------ Data to process
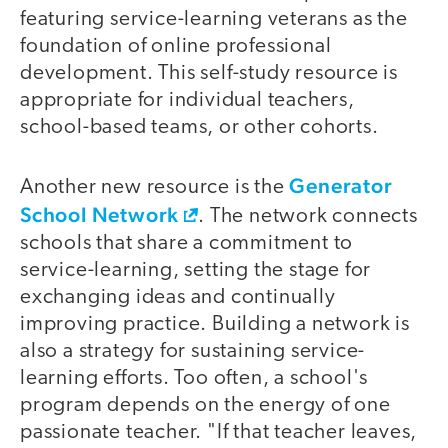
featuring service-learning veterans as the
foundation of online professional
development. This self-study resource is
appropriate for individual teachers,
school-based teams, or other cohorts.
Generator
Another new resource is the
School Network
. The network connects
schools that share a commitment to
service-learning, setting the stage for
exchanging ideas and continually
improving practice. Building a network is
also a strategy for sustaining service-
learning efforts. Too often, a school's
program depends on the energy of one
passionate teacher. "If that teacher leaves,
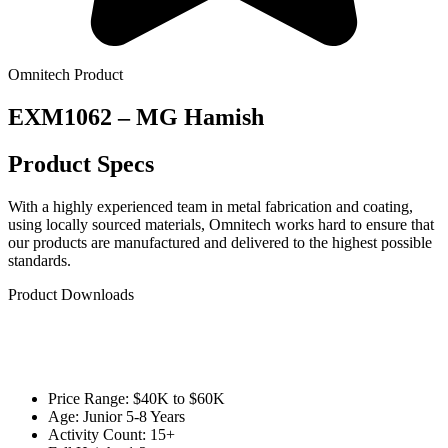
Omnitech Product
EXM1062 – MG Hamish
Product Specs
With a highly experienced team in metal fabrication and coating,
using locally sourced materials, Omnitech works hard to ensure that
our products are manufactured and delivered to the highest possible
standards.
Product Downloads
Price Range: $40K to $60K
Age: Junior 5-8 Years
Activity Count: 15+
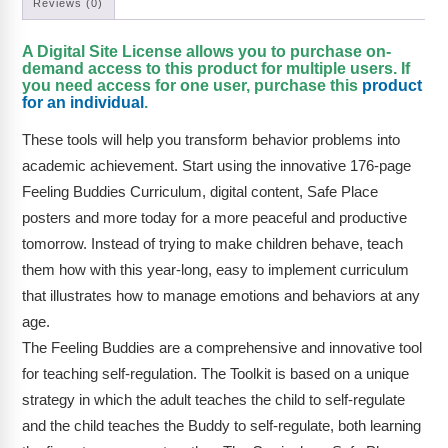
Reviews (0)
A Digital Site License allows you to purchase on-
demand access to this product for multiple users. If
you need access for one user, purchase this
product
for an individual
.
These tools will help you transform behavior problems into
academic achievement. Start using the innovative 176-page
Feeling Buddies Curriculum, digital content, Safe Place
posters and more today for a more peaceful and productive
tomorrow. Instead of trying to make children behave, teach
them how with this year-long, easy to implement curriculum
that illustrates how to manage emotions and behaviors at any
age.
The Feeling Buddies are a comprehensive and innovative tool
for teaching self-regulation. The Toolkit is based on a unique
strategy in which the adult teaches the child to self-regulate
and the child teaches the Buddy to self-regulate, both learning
------------
------ Data to process
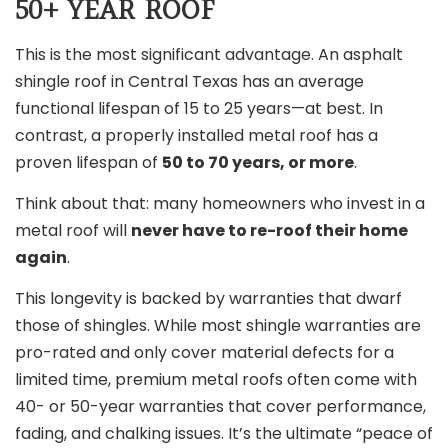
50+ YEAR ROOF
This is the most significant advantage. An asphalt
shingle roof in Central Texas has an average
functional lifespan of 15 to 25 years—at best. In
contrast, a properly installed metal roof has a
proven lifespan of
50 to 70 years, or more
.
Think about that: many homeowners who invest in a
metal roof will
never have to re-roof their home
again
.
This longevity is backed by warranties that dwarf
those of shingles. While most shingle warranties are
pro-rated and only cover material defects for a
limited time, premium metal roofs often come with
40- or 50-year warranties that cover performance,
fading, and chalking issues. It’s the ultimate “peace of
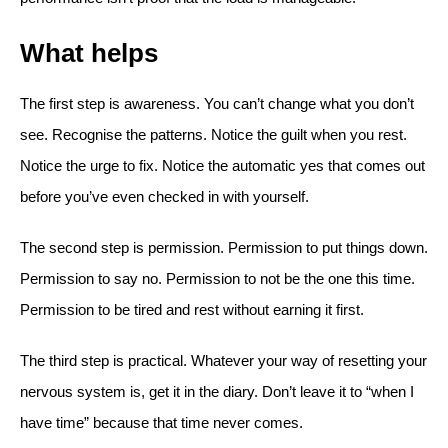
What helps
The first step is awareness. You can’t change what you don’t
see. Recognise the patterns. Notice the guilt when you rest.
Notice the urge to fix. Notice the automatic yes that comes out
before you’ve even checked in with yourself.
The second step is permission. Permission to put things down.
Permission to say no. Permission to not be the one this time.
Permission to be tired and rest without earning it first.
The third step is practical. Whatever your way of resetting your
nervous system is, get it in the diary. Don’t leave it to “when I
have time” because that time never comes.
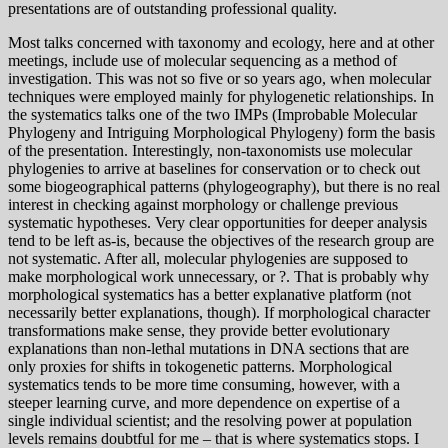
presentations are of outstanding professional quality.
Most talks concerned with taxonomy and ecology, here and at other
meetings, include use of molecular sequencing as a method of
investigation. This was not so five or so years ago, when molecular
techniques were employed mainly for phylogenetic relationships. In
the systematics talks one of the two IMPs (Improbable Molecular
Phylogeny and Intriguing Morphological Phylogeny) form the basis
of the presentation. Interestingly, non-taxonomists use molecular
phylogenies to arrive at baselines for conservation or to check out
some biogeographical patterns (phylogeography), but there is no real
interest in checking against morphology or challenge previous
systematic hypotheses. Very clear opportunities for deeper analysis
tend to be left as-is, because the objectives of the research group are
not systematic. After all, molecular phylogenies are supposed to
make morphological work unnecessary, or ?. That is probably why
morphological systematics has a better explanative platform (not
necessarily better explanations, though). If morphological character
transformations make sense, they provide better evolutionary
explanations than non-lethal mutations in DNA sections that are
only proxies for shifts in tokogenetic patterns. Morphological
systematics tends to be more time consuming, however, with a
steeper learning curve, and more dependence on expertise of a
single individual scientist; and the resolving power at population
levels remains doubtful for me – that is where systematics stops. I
------------
◆ **Exercise instructions**: Report all lines of the data above that include the string "time".

◆ **Response to this exercise**:
limited time, premium metal roofs often come with
Permission to say no. Permission to not be the one this time.
have time” because that time never comes.
systematics tends to be more time consuming, however, with a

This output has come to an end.